Excerpted data ▸
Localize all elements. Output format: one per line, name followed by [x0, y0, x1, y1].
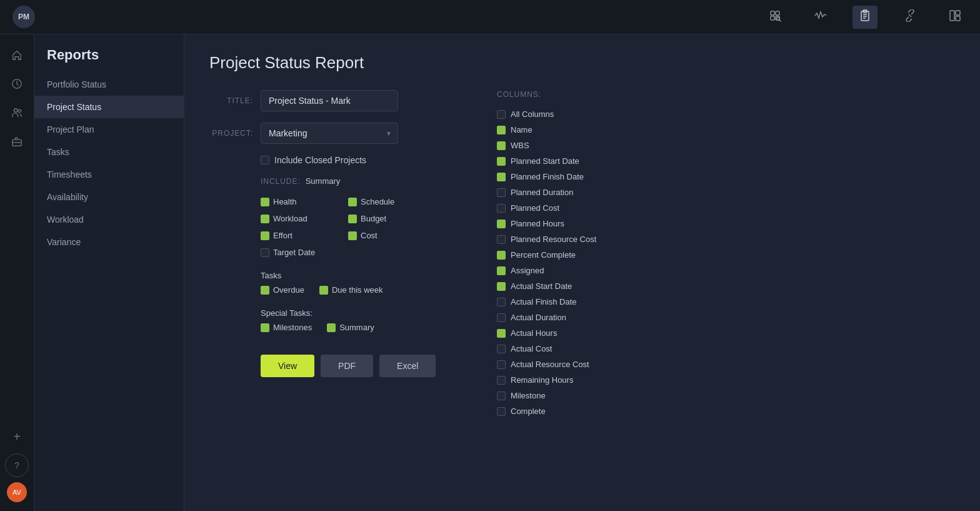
col-planned-hours-label: Planned Hours: [511, 219, 564, 228]
home-nav[interactable]: [5, 43, 29, 67]
main-content: Project Status Report TITLE: PROJECT: Ma…: [184, 34, 980, 511]
svg-line-5: [779, 20, 781, 22]
columns-panel: COLUMNS: All Columns Name WBS: [497, 90, 697, 419]
sidebar-item-tasks[interactable]: Tasks: [34, 141, 184, 163]
col-actual-cost[interactable]: Actual Cost: [497, 341, 692, 357]
users-nav[interactable]: [5, 101, 29, 124]
search-zoom-icon[interactable]: [762, 6, 788, 29]
col-all-columns-checkbox[interactable]: [497, 110, 506, 119]
waveform-icon[interactable]: [808, 6, 832, 29]
col-actual-start-date[interactable]: Actual Start Date: [497, 278, 692, 294]
sidebar-item-variance[interactable]: Variance: [34, 231, 184, 253]
include-schedule: Schedule: [348, 197, 436, 206]
health-checkbox[interactable]: [261, 198, 269, 206]
sidebar-item-timesheets[interactable]: Timesheets: [34, 163, 184, 186]
col-complete[interactable]: Complete: [497, 403, 692, 419]
col-wbs[interactable]: WBS: [497, 138, 692, 153]
workload-checkbox[interactable]: [261, 215, 269, 223]
col-planned-start-date[interactable]: Planned Start Date: [497, 153, 692, 169]
col-remaining-hours-checkbox[interactable]: [497, 376, 506, 385]
col-actual-finish-date-checkbox[interactable]: [497, 298, 506, 306]
effort-label: Effort: [273, 231, 292, 240]
col-actual-resource-cost-checkbox[interactable]: [497, 360, 506, 369]
col-actual-duration[interactable]: Actual Duration: [497, 310, 692, 325]
include-due-this-week: Due this week: [319, 285, 383, 295]
col-percent-complete[interactable]: Percent Complete: [497, 247, 692, 263]
col-name-checkbox[interactable]: [497, 126, 506, 134]
help-nav[interactable]: ?: [5, 453, 29, 477]
sidebar: Reports Portfolio Status Project Status …: [34, 34, 184, 511]
sidebar-item-project-status[interactable]: Project Status: [34, 96, 184, 118]
col-planned-resource-cost[interactable]: Planned Resource Cost: [497, 231, 692, 247]
form-area: TITLE: PROJECT: Marketing Development De…: [209, 90, 955, 419]
col-planned-hours-checkbox[interactable]: [497, 220, 506, 228]
col-name[interactable]: Name: [497, 122, 692, 138]
col-actual-hours[interactable]: Actual Hours: [497, 325, 692, 341]
sidebar-item-workload[interactable]: Workload: [34, 208, 184, 231]
col-planned-start-date-checkbox[interactable]: [497, 157, 506, 166]
sidebar-item-portfolio-status[interactable]: Portfolio Status: [34, 73, 184, 96]
svg-point-17: [18, 109, 21, 113]
col-actual-finish-date[interactable]: Actual Finish Date: [497, 294, 692, 310]
schedule-label: Schedule: [361, 197, 394, 206]
svg-rect-3: [776, 16, 779, 20]
col-assigned-checkbox[interactable]: [497, 266, 506, 275]
target-date-checkbox[interactable]: [261, 248, 269, 257]
col-actual-duration-checkbox[interactable]: [497, 313, 506, 322]
topbar-icons: [762, 6, 968, 29]
col-actual-start-date-checkbox[interactable]: [497, 282, 506, 291]
col-actual-hours-checkbox[interactable]: [497, 329, 506, 338]
col-planned-finish-date[interactable]: Planned Finish Date: [497, 169, 692, 185]
col-planned-duration[interactable]: Planned Duration: [497, 185, 692, 200]
col-planned-cost-checkbox[interactable]: [497, 204, 506, 213]
pdf-button[interactable]: PDF: [321, 355, 373, 377]
sidebar-item-availability[interactable]: Availability: [34, 186, 184, 208]
sidebar-item-project-plan[interactable]: Project Plan: [34, 118, 184, 141]
due-this-week-checkbox[interactable]: [319, 286, 328, 295]
cost-label: Cost: [361, 231, 378, 240]
col-remaining-hours[interactable]: Remaining Hours: [497, 372, 692, 388]
project-select[interactable]: Marketing Development Design Sales: [261, 123, 398, 144]
clock-nav[interactable]: [5, 72, 29, 96]
col-planned-hours[interactable]: Planned Hours: [497, 216, 692, 231]
clipboard-icon[interactable]: [852, 6, 878, 29]
col-percent-complete-checkbox[interactable]: [497, 251, 506, 260]
app-logo[interactable]: PM: [12, 6, 35, 28]
columns-scroll[interactable]: All Columns Name WBS Planned Start Date: [497, 106, 697, 419]
include-closed-label: Include Closed Projects: [274, 155, 366, 165]
budget-checkbox[interactable]: [348, 215, 357, 223]
col-actual-resource-cost[interactable]: Actual Resource Cost: [497, 357, 692, 372]
col-planned-cost-label: Planned Cost: [511, 203, 559, 213]
schedule-checkbox[interactable]: [348, 198, 357, 206]
col-planned-cost[interactable]: Planned Cost: [497, 200, 692, 216]
columns-label: COLUMNS:: [497, 90, 697, 99]
col-actual-cost-checkbox[interactable]: [497, 345, 506, 353]
overdue-checkbox[interactable]: [261, 286, 269, 295]
split-icon[interactable]: [942, 6, 968, 29]
col-assigned[interactable]: Assigned: [497, 263, 692, 278]
link-icon[interactable]: [898, 6, 922, 29]
col-all-columns[interactable]: All Columns: [497, 106, 692, 122]
milestones-checkbox[interactable]: [261, 323, 269, 332]
col-complete-checkbox[interactable]: [497, 407, 506, 416]
include-closed-row[interactable]: Include Closed Projects: [209, 155, 472, 165]
cost-checkbox[interactable]: [348, 231, 357, 240]
effort-checkbox[interactable]: [261, 231, 269, 240]
excel-button[interactable]: Excel: [379, 355, 436, 377]
col-wbs-checkbox[interactable]: [497, 141, 506, 150]
user-avatar[interactable]: AV: [7, 482, 27, 502]
view-button[interactable]: View: [261, 355, 314, 377]
summary-tasks-label: Summary: [339, 323, 374, 332]
col-milestone[interactable]: Milestone: [497, 388, 692, 403]
col-planned-duration-checkbox[interactable]: [497, 188, 506, 197]
col-planned-resource-cost-checkbox[interactable]: [497, 235, 506, 244]
summary-checkbox[interactable]: [327, 323, 336, 332]
col-planned-finish-date-checkbox[interactable]: [497, 173, 506, 181]
workload-label: Workload: [273, 214, 308, 223]
title-label: TITLE:: [209, 96, 253, 105]
add-nav[interactable]: +: [5, 425, 29, 448]
col-milestone-checkbox[interactable]: [497, 392, 506, 400]
title-input[interactable]: [261, 90, 398, 111]
briefcase-nav[interactable]: [5, 129, 29, 153]
include-closed-checkbox[interactable]: [261, 156, 269, 164]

Work instruction ▸ What is needed is each line of the entries that contains the word "cost".

Solution to the exercise ▸
col-actual-cost[interactable]: Actual Cost: [497, 341, 692, 357]
col-actual-resource-cost-checkbox[interactable]: [497, 360, 506, 369]
col-planned-resource-cost[interactable]: Planned Resource Cost: [497, 231, 692, 247]
col-planned-cost-checkbox[interactable]: [497, 204, 506, 213]
cost-label: Cost: [361, 231, 378, 240]
col-actual-resource-cost[interactable]: Actual Resource Cost: [497, 357, 692, 372]
col-planned-cost-label: Planned Cost: [511, 203, 559, 213]
col-planned-cost[interactable]: Planned Cost: [497, 200, 692, 216]
col-actual-cost-checkbox[interactable]: [497, 345, 506, 353]
cost-checkbox[interactable]: [348, 231, 357, 240]
col-planned-resource-cost-checkbox[interactable]: [497, 235, 506, 244]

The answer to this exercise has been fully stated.